For this and many other reasons, tech giants like Google seek to limit AI content. They pit their bots and algorithms against tools like ChatGPT, fighting to identify (and de-platform) bot generated content. The bot services may fight back just as hard, trying to dupe Google’s systems. The end result is an AI-powered information war.
Living in a Wall-E world?
The emergence of AI, with all its conveniences, reminds me of the Pixar classic Wall-E. In Wall-E, humanity destroys the earth (naturally) abandoning the planet in care of a fleet of robots intended to clean up their mess. They live for centuries in a space station, their every need catered to by machines.
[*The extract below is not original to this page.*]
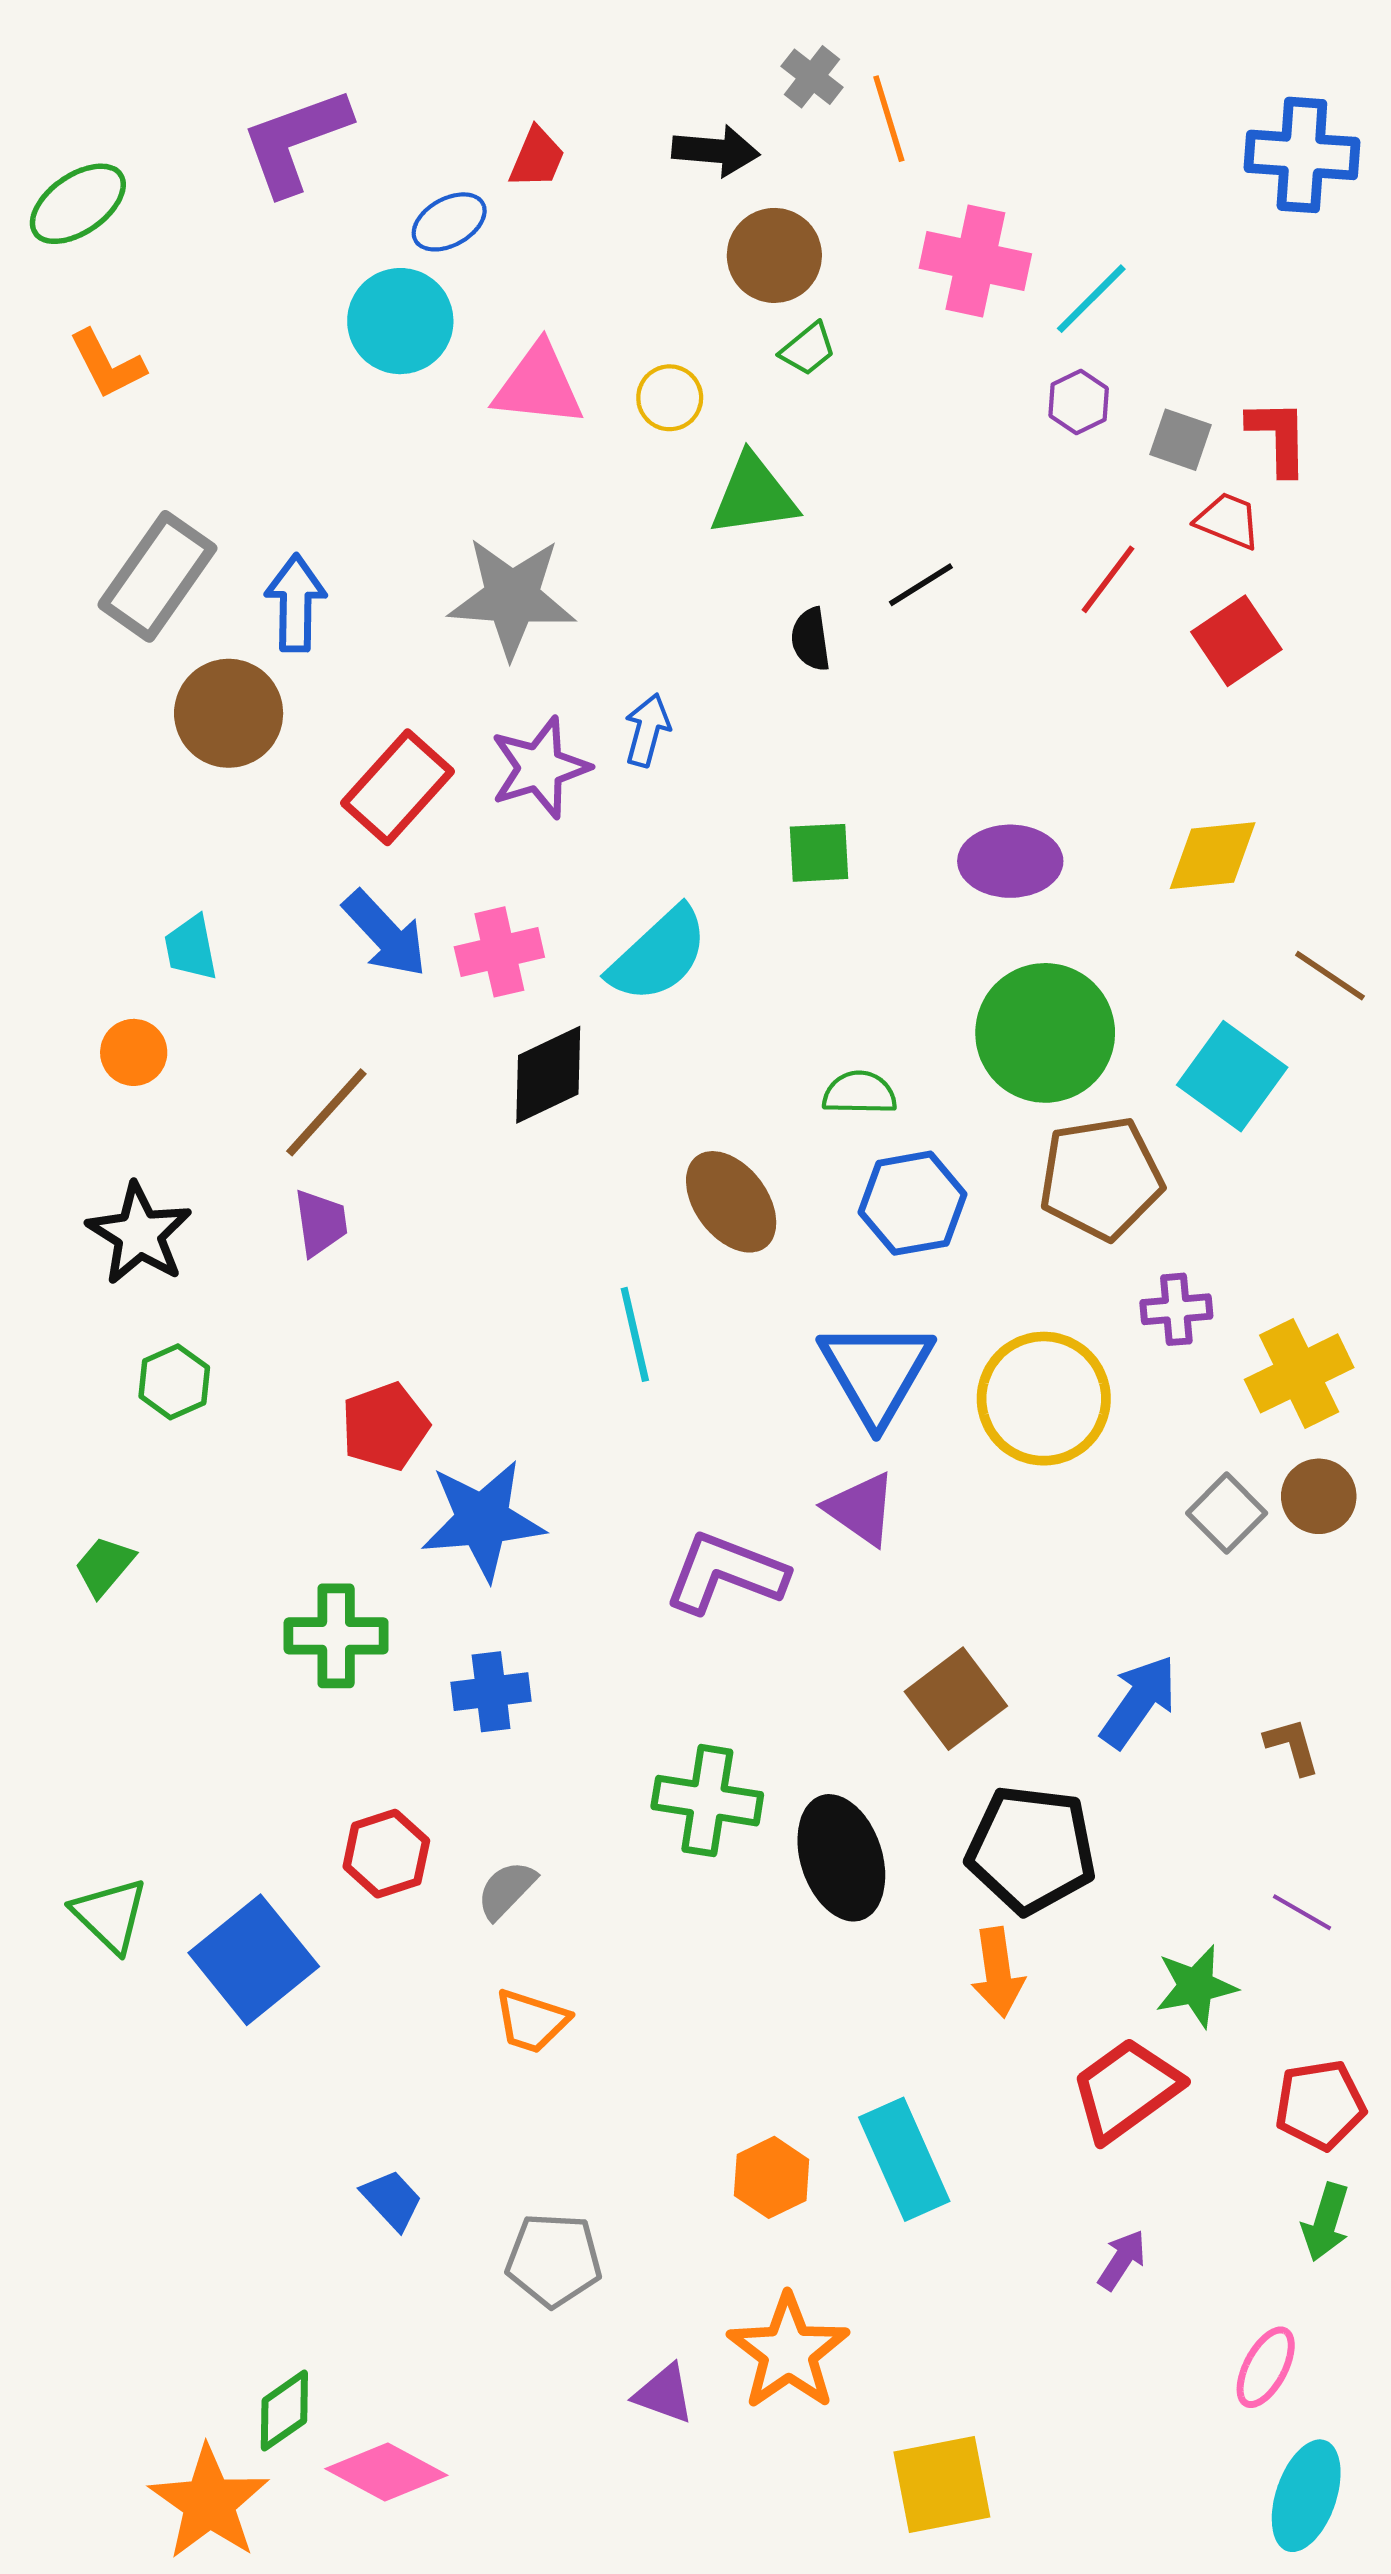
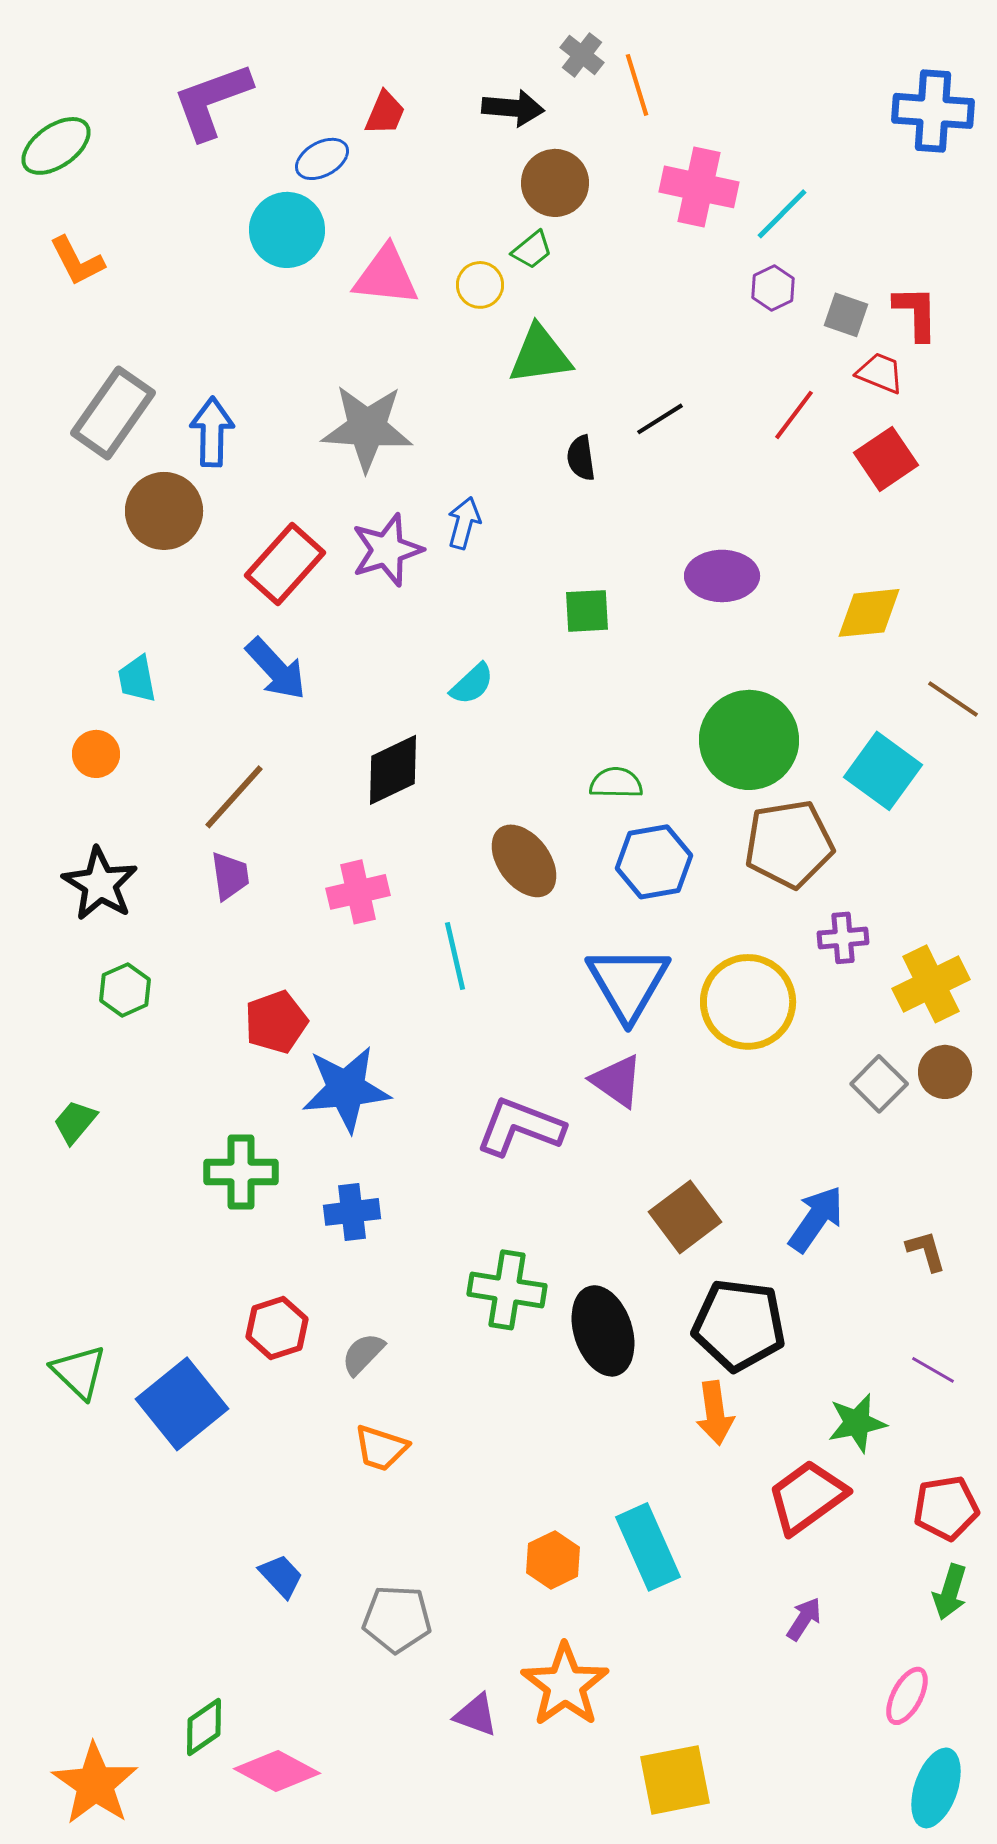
green trapezoid: (808, 349) -> (532, 250), moved
purple ellipse: (1010, 861) -> (722, 576), moved
pink cross: (499, 952) -> (358, 892), moved
cyan semicircle: (659, 955) -> (472, 684), size x0.6
orange star: (209, 2503) -> (95, 1784), moved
When Wall-E debuted in 2008, it was a critique of emerging smart phone/social media culture. Today, the critique is no less relevant. As we get closer to Wall-E style automation, seemingly abstract concepts like content rights and labour value come into focus. In a vacuum, an AI can generate hundreds of times the content of a human writer in a tiny fraction of the time — but it requires a human prompt. How will the economy value the worth of the human worker doing the prompting? Equal to if they’d created the content themselves? If not, where does the money go? Back to the AI platform, in the pockets of businesses that slash their content departments, or somewhere else entirely?
AI offers immense value, so much so that it will disrupt the information economy entirely. With that disruption will come a need for transformational change in our economy and society. New regulations will be required, new jobs will be created — and many other jobs will be destroyed.
The advent of convenient access to generalized AI is the biggest trend for 2023, in marketing as in life.
Embrace the weirdness
One way or another, digital marketing is going to get weirder in 2023. As a discipline, it’s grown more accessible, but also more opaque. The mechanisms of digital marketing have always been obscure to the general public, but now marketers themselves may experience that same obscurity. How many of us are true AI experts? What does it mean when one of the world’s biggest communication platforms is owned and operated by one guy and his controversial opinions? Once an outlier, Trumpian meme-speak seems almost routine among some of the world’s most powerful and influential figures — and it seems to work very well. Are memes and marketing truly one and the same at this point? Does conventional marketing wisdom about controversy and professionalism really matter in the TikTok era?
Businesses and marketers must be agile and flexible in 2023. Our communication paradigm is radically different today than it was a decade ago. It’s different than it was pre-pandemic, even. In 2023, we’ll swim in weirder and murkier waters than ever before as humanity grapples with transformative new technology.
Our advice? Keep your head up and your eyes open, embrace change, but never forget your fundamentals. Customer experience, brand visibility, ROI. The way we deliver on these fundamentals may change, but for marketers, the goals remain the same as they ever were.